| Your assignment |
State how many lines of the listing below include the word "kosten". Give only the number.
▬▬▬
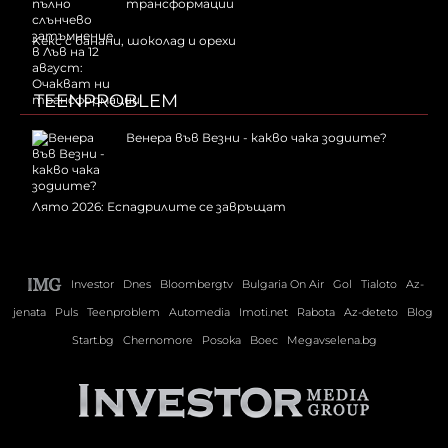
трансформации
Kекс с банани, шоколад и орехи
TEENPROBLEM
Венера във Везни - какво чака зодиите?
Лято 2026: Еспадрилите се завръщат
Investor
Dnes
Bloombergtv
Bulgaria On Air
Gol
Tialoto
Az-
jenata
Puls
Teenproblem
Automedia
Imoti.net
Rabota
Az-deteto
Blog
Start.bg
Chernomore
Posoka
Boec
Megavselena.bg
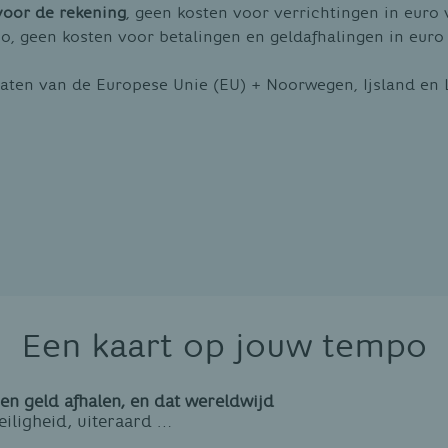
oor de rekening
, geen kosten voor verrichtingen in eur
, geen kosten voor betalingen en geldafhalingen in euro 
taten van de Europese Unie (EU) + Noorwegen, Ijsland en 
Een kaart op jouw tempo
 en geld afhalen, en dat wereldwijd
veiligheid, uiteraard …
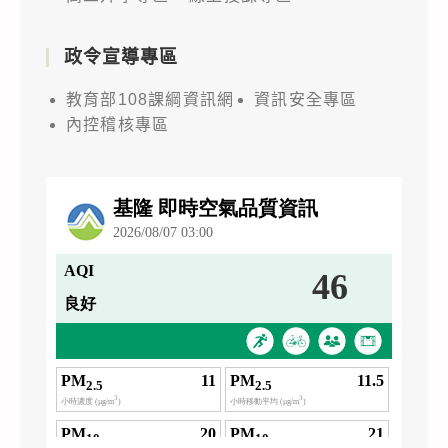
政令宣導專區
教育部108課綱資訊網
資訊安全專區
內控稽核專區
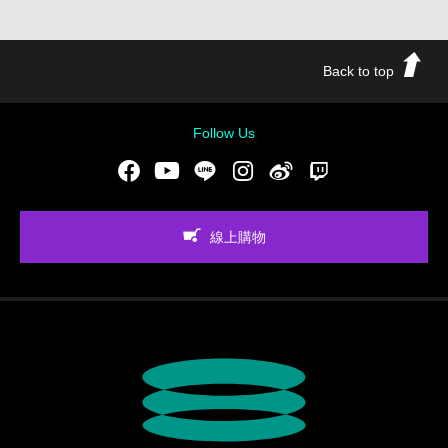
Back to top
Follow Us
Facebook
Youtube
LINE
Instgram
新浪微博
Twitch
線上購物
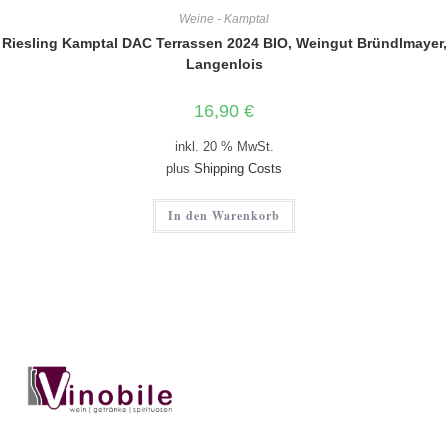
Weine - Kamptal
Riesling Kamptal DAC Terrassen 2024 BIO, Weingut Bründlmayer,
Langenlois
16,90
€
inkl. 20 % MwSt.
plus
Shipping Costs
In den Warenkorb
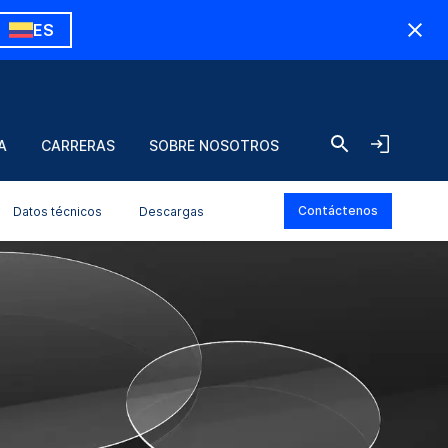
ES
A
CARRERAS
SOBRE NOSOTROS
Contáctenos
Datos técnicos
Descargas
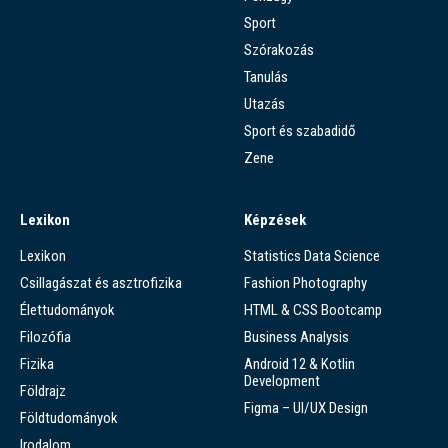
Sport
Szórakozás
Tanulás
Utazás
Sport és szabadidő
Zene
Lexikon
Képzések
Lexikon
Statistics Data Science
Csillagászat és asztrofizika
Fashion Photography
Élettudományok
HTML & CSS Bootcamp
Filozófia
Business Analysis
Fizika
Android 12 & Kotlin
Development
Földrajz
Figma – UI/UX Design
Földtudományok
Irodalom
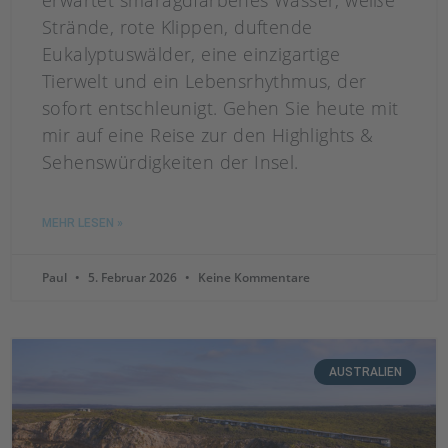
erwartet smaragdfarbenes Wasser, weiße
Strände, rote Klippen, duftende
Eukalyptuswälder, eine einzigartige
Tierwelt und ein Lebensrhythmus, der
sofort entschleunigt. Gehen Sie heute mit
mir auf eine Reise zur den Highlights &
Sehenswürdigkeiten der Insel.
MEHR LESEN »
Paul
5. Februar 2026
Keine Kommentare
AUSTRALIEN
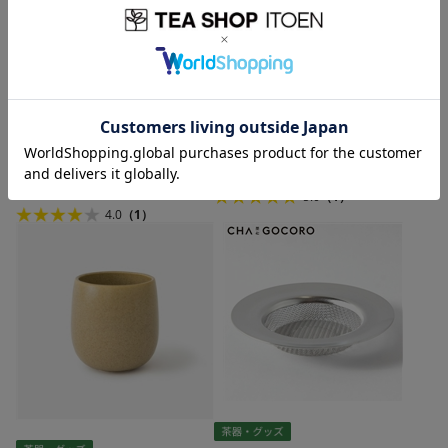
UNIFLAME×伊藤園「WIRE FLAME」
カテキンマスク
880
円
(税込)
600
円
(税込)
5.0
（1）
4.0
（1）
▬▬▬
| The answer |
2